# e36 vs e46 vs e90 vs ???



## NZaudio (Jan 5, 2014)

Hey all,

I've got an e36 coupe lined up to do a horn install in. It got me thinking about getting a new daily driver and doing a similar install.

e36's are cheap here, but I'd rather something a little younger if it'd work out. Putting a 5k plus system in a car worth 2k... not so sure there.

As it's a daily any 5 or 7 series are ruled out. I have arthritis in my back so it has to be fairly comfy.. and I'm a BMW guy 

Any recommendations? I know the e46's aren't supposed to be as good because of the dash, but how much difference is there? Are there any other recommended options?

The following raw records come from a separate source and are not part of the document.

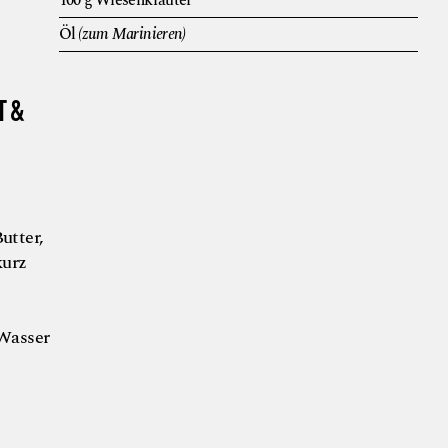
100
g
Wiesenkräuter
Öl
(zum Marinieren)
T &
utter,
kurz
 Wasser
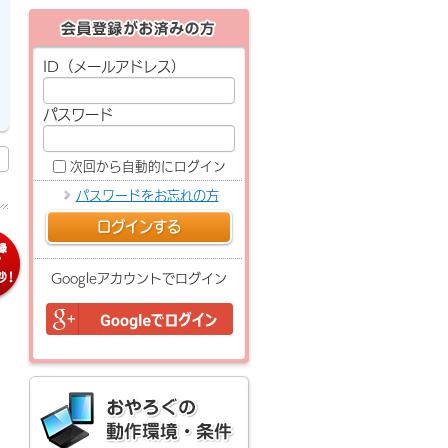
ID（メールアドレス）
パスワード
次回から自動的にログイン
パスワードをお忘れの方
ログインする
Googleアカウントでログイン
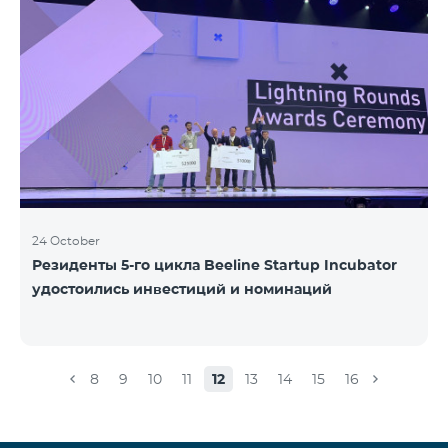
24 October
Резиденты 5-го цикла Beeline Startup Incubator
удостоились инвестиций и номинаций
8
9
10
11
12
13
14
15
16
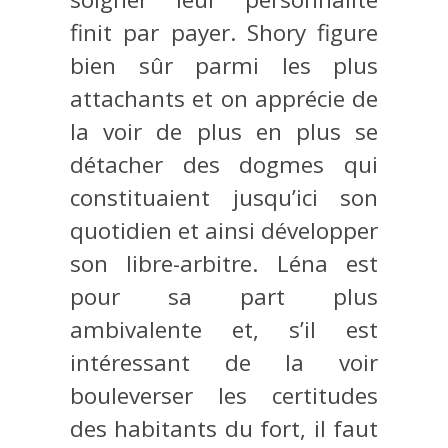
finit par payer. Shory figure
bien sûr parmi les plus
attachants et on apprécie de
la voir de plus en plus se
détacher des dogmes qui
constituaient jusqu’ici son
quotidien et ainsi développer
son libre-arbitre. Léna est
pour sa part plus
ambivalente et, s’il est
intéressant de la voir
bouleverser les certitudes
des habitants du fort, il faut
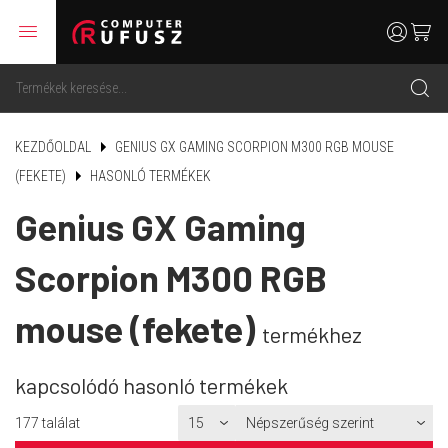
menu
user
cart
search
KEZDŐOLDAL
GENIUS GX GAMING SCORPION M300 RGB MOUSE
(FEKETE)
HASONLÓ TERMÉKEK
Genius GX Gaming
Scorpion M300 RGB
mouse (fekete)
termékhez
kapcsolódó hasonló termékek
177
találat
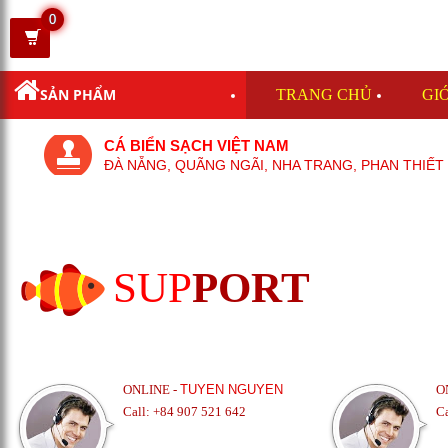
0
SẢN PHẨM
TRANG CHỦ
GIỚ
CÁ BIỂN SẠCH VIỆT NAM
ĐÀ NẴNG, QUÃNG NGÃI, NHA TRANG, PHAN THIẾT
SUP
PORT
ONLINE -
TUYEN NGUYEN
O
Call: +84 907 521 642
C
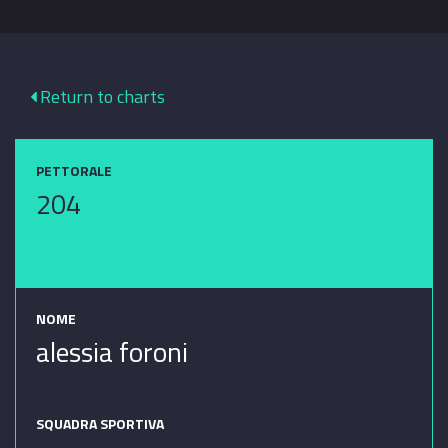
Return to charts
PETTORALE
204
NOME
alessia foroni
SQUADRA SPORTIVA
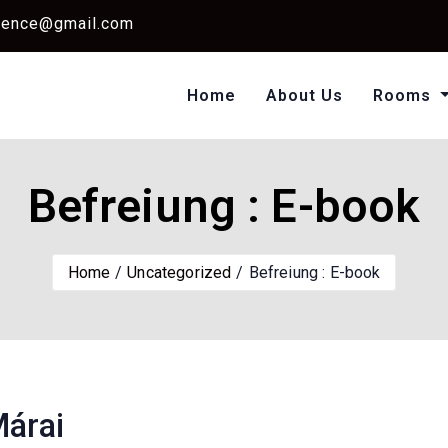
dence@gmail.com
Home
About Us
Rooms
Single Standard Ro
Classic Room Non AC
Befreiung : E-book
Home
Uncategorized
Befreiung : E-book
Márai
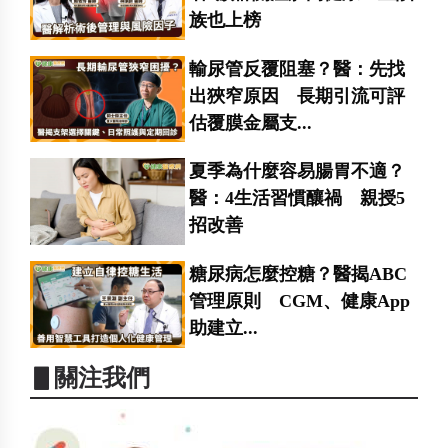
族也上榜
輸尿管反覆阻塞？醫：先找
出狹窄原因 長期引流可評
估覆膜金屬支...
夏季為什麼容易腸胃不適？
醫：4生活習慣釀禍 親授5
招改善
糖尿病怎麼控糖？醫揭ABC
管理原則 CGM、健康App
助建立...
▋關注我們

Any input would be much appreciated!
Thanks


----------



## Mic10is (Aug 20, 2007)

E46 can work just fine but don't have as much room in the kick panels but horns under dash and mids in doors can work well bc mids are far fwd and low.

E36 Coupe work awesome for horns. You can recess Mini horns way under the dash so they aren't visible and fit 8s in kick panels and 5" mids below that. You can also fit a 10" sub in pass footwear

Look for my bmw pics if you haven't seen them. I debuted my coupe and won Iasca finals then MECA finals a few years later. Then built a Ti that did really well


----------